Having been involved in urban renewal and political decision making in the days you describe, it is agreed that you put your finger on the key point; government planning and decision making is not market competent, not creative or innovative and nearly always too political in various ways. Urban renewal was a massive failure in most places since decisions were basically directed by federal rules, guidelines and directives. The carrot of "free" money was gobbled by local politicians. History seems to be repeating itself in different ways but with the same result. Whether it be a former Air Force Base or the Utica waterfront project, a private developer ought to be leading it. Around here, the flavor of the day seems to be farmers markets with one on every town, village and city. If food and exercise are all we reach for, we, as you point out, will waste what could be valuable land.

Anonymous said...

Wouldn't a farmers market at Harbor point be in competition with the market already at Union Station? Or its the plan to move the Union Station Market?
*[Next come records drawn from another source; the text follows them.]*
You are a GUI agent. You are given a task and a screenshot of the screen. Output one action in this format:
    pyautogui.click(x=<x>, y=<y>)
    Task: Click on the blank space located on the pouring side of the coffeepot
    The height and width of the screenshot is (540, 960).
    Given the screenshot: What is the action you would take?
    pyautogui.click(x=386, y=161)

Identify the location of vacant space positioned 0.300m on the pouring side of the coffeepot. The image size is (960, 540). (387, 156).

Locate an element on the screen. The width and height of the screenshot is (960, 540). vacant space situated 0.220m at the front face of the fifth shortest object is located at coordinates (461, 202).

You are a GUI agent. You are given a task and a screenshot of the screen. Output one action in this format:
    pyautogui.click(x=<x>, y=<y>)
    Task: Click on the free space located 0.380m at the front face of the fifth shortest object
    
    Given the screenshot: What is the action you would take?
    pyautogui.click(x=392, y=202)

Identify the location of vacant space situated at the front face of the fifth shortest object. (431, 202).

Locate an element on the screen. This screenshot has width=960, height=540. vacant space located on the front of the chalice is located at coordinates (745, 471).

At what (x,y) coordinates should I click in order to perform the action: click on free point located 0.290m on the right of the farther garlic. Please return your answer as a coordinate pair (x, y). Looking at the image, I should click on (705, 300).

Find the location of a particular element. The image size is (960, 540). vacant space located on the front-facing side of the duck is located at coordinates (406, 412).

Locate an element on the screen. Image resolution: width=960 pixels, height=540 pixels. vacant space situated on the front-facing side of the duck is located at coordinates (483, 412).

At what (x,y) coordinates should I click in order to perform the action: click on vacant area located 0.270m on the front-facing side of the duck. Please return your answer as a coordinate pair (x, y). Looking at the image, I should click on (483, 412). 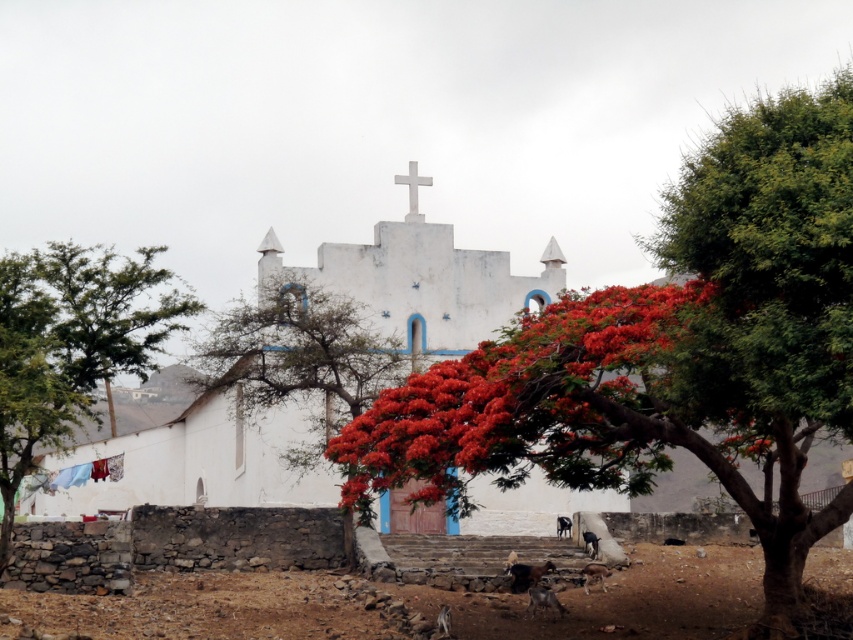 Question: Is brown dirt field at lower center bigger than white matte cross at center?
Agree with Mr. Potocki - it was a massive failure. I know the buildings removed were old and worn out but what a waste to tear down such large swatches of the city, essentially denuding the city center of architectural character. I have seen photos and Utica had a distinct, urban vibe. Interest in preserving and redeveloping the historic architecture came to late for the city.

I remember in the late 70's and early 80's one of the development buzz words was tourism ! Too bad the urban planners removed structures and places a tourist might find interesting.
Here is a suggestion for city officials, planners and business people to reverse negative effect of urban renewal: move the Sheraton into the hotel Utica, tear down the existing Sheraton (abomination of a building and surely its mortgage is paid off by now) and replace it with a project that returns human scale to Genesee St. Of course there has to be a market for this kind of project so once Nano takes off........

But seriously, City and County should work together on comprehensive plan to contain sprawl/growth and direct energy back to the center -there us plenty of land in the city with existing infrastructure already in place.